At least 24 of the 80 hostages abducted by Boko Haram in Cameroon have been freed, officials have said.
Army spokesman Col Didier Badjeck said a number of the hostages had escaped, while others were freed after a gun battle between the Cameroonian military and members of the Nigerian militant group.
Some hostages were used as human shields by the extremists, he said, adding that the number of fatalities was not yet clear.
The militants then fled back to Nigeria, with the fate of the remaining hostages unclear.
Cameroon's military managed to track down the group a day after the hostages, many of them children, were abducted in a deadly raid on several villages in the north of the country.

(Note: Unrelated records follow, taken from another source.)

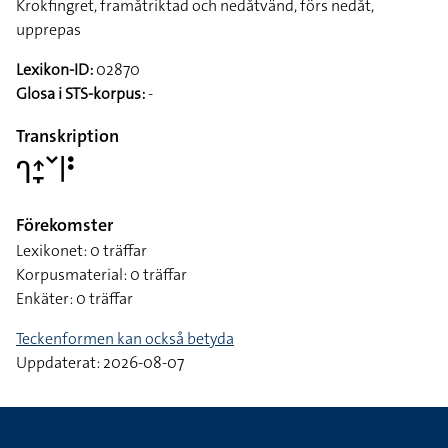
Krokfingret, framåtriktad och nedåtvänd, förs nedåt,
upprepas
Lexikon-ID:
02870
Glosa i STS-korpus:
-
Transkription
􌤪􌤴􌥙􌥧􌥼􌥻
Förekomster
Lexikonet: 0 träffar
Korpusmaterial: 0 träffar
Enkäter: 0 träffar
Teckenformen kan också betyda
Uppdaterat: 2026-08-07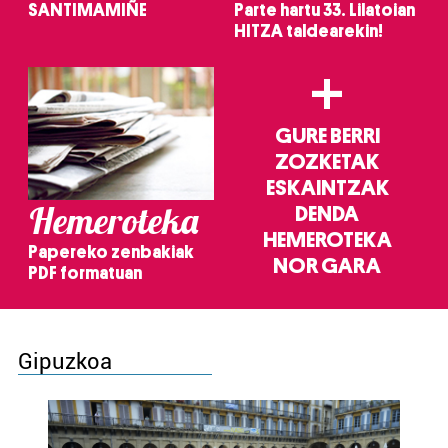
SANTIMAMIÑE
Parte hartu 33. Lilatoian
HITZA taldearekin!
+
GURE BERRI
ZOZKETAK
ESKAINTZAK
Hemeroteka
DENDA
HEMEROTEKA
Papereko zenbakiak
NOR GARA
PDF formatuan
Gipuzkoa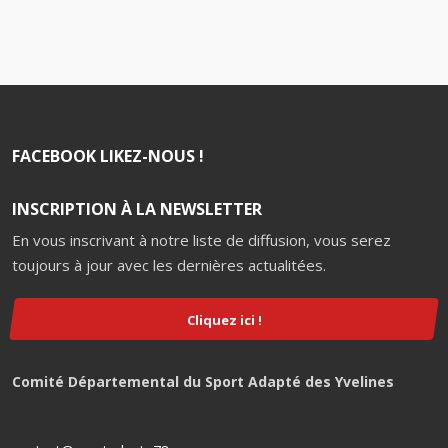
FACEBOOK LIKEZ-NOUS !
INSCRIPTION À LA NEWSLETTER
En vous inscrivant à notre liste de diffusion, vous serez
toujours à jour avec les dernières actualitées.
Cliquez ici !
Comité Départemental du Sport Adapté des Yvelines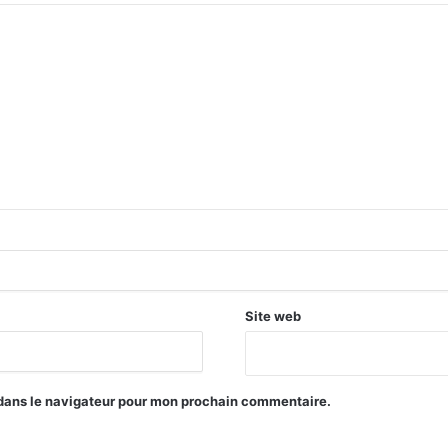
Site web
 dans le navigateur pour mon prochain commentaire.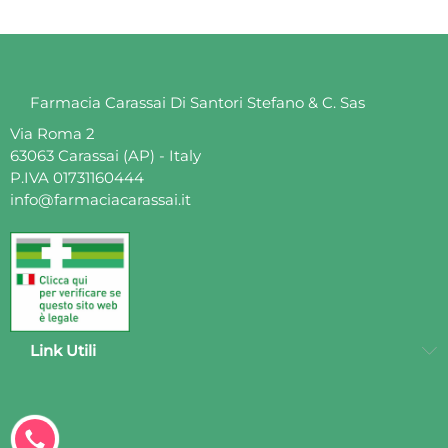
Farmacia Carassai Di Santori Stefano & C. Sas
Via Roma 2
63063 Carassai (AP) - Italy
P.IVA 01731160444
info@farmaciacarassai.it
Link Utili
Clicca
per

"According to our initial information, around 30 adults, most of them herders, and 50 young girls and boys aged between 10 and 15 years were abducted," information minister Issa Tchiroma said.
It was Boko Haram's largest abduction in Cameroon to date.
Three people were reportedly killed and up to 80 houses destroyed in the attack, which targeted the village of Mabass and several others along the Nigerian border.
The assault came just days after Amnesty International released satellite images of "catastrophic" Boko Haram attacks on two towns in Nigeria.
It believes hundreds of people were killed and that over 3,700 structures were either damaged or destroyed in the attacks in Baga and neighbouring Doron Baga earlier this month.
The campaign group said the pictures, taken on 2 and 7 January, provided "indisputable and shocking evidence" of the scale of the assaults.
The Islamist organisation was also responsible for the kidnap of more than 200 teenage girls from a school in the northern Nigerian town of Chibok last April.
Boko Haram has been fighting a bloody six-year insurgency to create an Islamic state which has left thousands dead and forced hundreds of thousands to flee their homes.
Attacks are increasing in frequency as Boko Haram continues to seize territory in northern Nigeria, and expands its insurgency across the border.
The group has occupied villages along 124 miles of the border between Cameroon and Nigeria.
Chadian troops began to arrive in Cameroon on Sunday in order to help repel the extremists' offensive.